The answer should contain only the lines running from the line with "Διεθνής Άμυνα" to the end of the material, reproduced verbatim.

━━━━━━━━━━━━━━━━━━━━

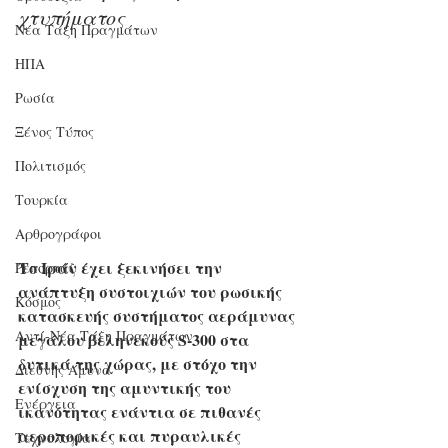
χτυπήματος
Νέα Τάξη Πραγμάτων
ΗΠΑ
Ρωσία
Ξένος Τύπος
Πολιτισμός
Τουρκία
Αρθρογράφοι
Το Ιράν έχει ξεκινήσει την 
Ρεπορτάζ
ανάπτυξη συστοιχιών του ρωσικής 
Κόσμος
κατασκευής συστήματος αεράμυνας 
Αντί-Νέα Τάξη Πραγμάτων
μεγάλου βεληνεκούς S-300 στα 
δυτικά της χώρας, με στόχο την 
Διεθνής Άμυνα
ενίσχυση της αμυντικής του 
Ενέργεια
ικανότητας ενάντια σε πιθανές 
αεροπορικές και πυραυλικές 
Τεχνολογία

━━━━━━━━━━━━━━━━━━━━

Expected answer:
Διεθνής Άμυνα
ενίσχυση της αμυντικής του 
Ενέργεια
ικανότητας ενάντια σε πιθανές 
αεροπορικές και πυραυλικές 
Τεχνολογία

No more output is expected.